Todo trabalho terminado deixa no espírito um sentimento de alegria, de paz e acima e tudo, aumenta o vigor para novos trabalhos. Você já imaginou uma vida sem trabalho? Olhe para a natureza que está a seu redor! Olhe, observe-a bem, veja o sol e com ele aprenda; o sol oferece sua luz e seu calor gratuitamente; as estrelas oferecem-nos seus brilhos e encantos. Quantas e quantas belezas naturais existem, mas no correr da vida afora porque, tudo perdemos porque já não encontramos sequer um tempo a mais também para amar.
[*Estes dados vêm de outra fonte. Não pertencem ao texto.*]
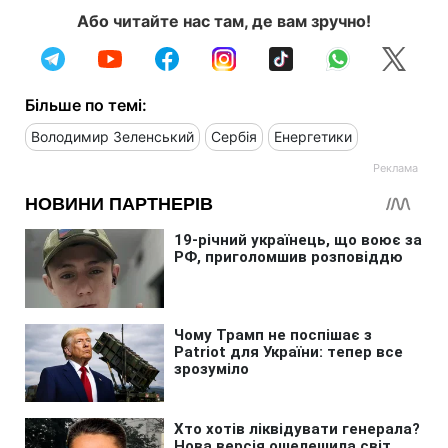
Або читайте нас там, де вам зручно!
Більше по темі:
Володимир Зеленський
Сербія
Енергетики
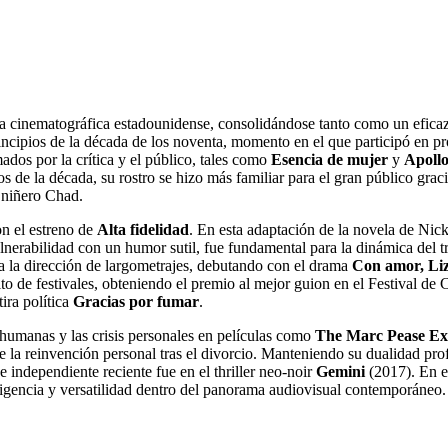
ria cinematográfica estadounidense, consolidándose tanto como un efica
incipios de la década de los noventa, momento en el que participó en pro
ados por la crítica y el público, tales como
Esencia de mujer
y
Apollo
 de la década, su rostro se hizo más familiar para el gran público graci
l niñero Chad.
on el estreno de
Alta fidelidad
. En esta adaptación de la novela de Nic
nerabilidad con un humor sutil, fue fundamental para la dinámica del trí
a la dirección de largometrajes, debutando con el drama
Con amor, Li
to de festivales, obteniendo el premio al mejor guion en el Festival de 
ira política
Gracias por fumar
.
 humanas y las crisis personales en películas como
The Marc Pease Ex
 de la reinvención personal tras el divorcio. Manteniendo su dualidad pr
 independiente reciente fue en el thriller neo-noir
Gemini
(2017). En es
igencia y versatilidad dentro del panorama audiovisual contemporáneo.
Os pássaros que nos ofereciam melodias maravilhosas, como os pintassilgos, curiós, azulões, catataus, o tico-tico, o ticão, ou tico-tico da mata virgem a bomba rola e outros da espécie canora não mais existem; e as flores que davam perfume e a beleza de suas cores, hoje em fia são raríssimas. Os regatos, as fontes não mais existem porque o progresso as destruiu e com isso perdemos a mata virgem para a indústria siderúrgica; a água cristalina que bebíamos com as mãos e saboreávamos seu gosto natural e refrescante, acabou. A natureza, mãe de todas as coisas está destruída pelo homem que a destrói a cada segundo. Como outrora disse Drummond: ”Como dói”.
Aqui neste instante que escrevo faz-me lembrar das Fontes do Pará, o Poço da Água Santa, as Minas de Ouro do Cauê e as da Conceição. As forgas do bairro Pará e o Bairro Explosivo; as fazendas produtoras de café – Capão dos irmãos, Lage, senhor Dedé Machado farmacêutico e fazendeiro e seis filhos Anatólio, Eros e João – e dona Emília, minha primeira professora na Escola Rural da Gabiroba. Que pena o tempo passou, né?